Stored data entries

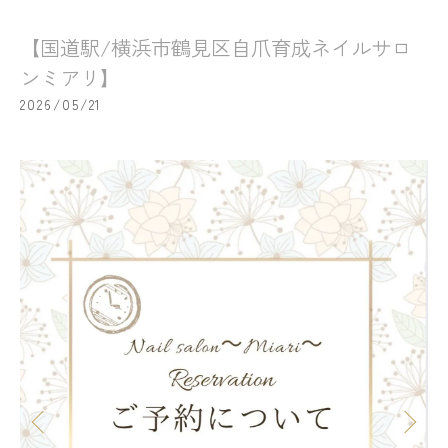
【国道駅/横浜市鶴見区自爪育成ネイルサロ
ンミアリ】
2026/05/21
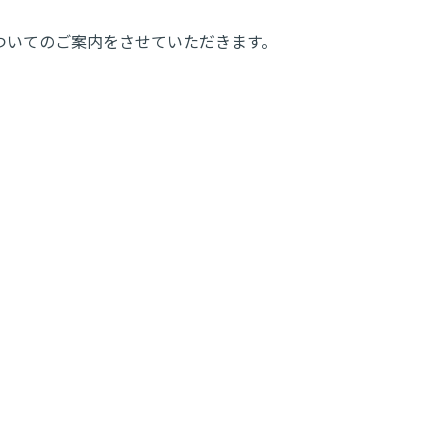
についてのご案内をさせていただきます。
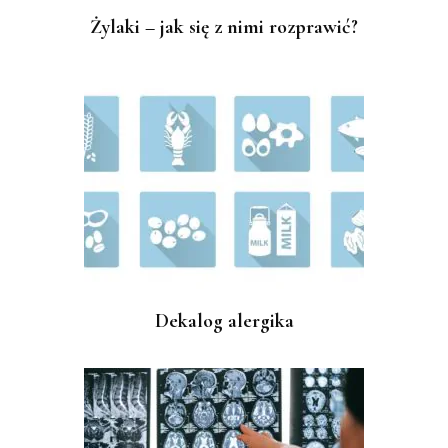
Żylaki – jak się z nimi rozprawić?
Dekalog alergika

---

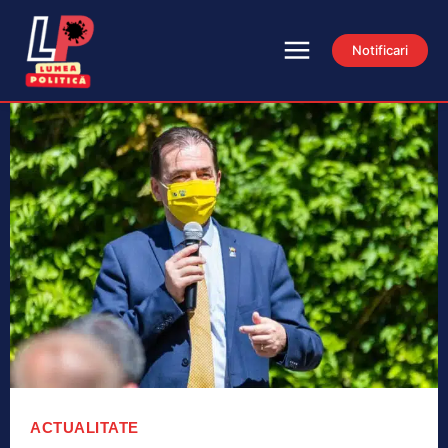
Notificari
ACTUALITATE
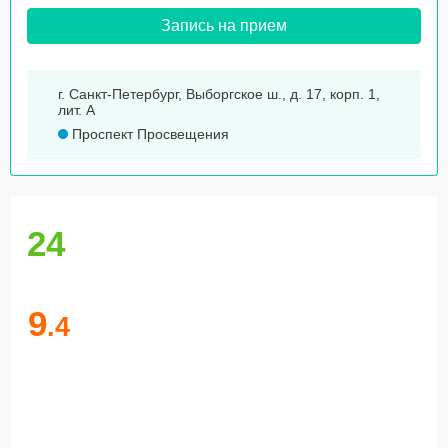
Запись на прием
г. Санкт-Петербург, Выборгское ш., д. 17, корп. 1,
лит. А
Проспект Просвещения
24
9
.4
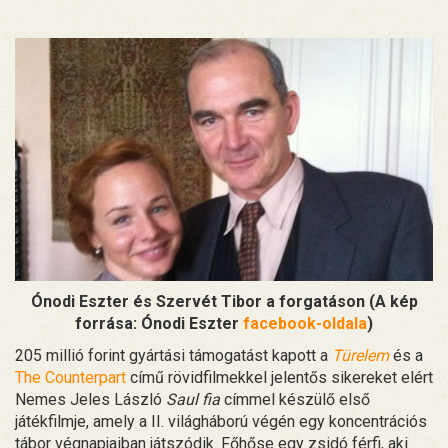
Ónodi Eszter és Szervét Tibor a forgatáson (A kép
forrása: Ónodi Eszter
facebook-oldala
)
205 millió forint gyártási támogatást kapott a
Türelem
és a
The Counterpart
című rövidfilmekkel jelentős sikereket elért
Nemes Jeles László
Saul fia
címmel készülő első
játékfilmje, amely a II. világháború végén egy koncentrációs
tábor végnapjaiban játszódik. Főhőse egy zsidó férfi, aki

* * *

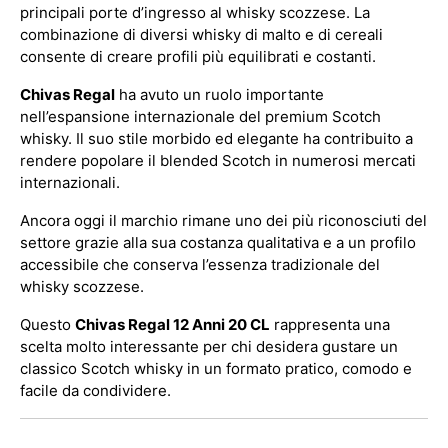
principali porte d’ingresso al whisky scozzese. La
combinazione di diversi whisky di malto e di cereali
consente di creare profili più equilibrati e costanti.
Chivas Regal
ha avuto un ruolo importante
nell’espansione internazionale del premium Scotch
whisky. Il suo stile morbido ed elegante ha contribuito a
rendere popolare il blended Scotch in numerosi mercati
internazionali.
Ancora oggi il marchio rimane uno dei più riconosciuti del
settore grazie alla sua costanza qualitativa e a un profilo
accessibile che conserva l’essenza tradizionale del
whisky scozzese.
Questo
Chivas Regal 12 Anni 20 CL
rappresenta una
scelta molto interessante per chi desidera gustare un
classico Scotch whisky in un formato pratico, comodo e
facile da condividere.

**WORK REQUEST**
Return the total of lines in these records that hold "whisky", without any other words.

**TASK ANSWER**
5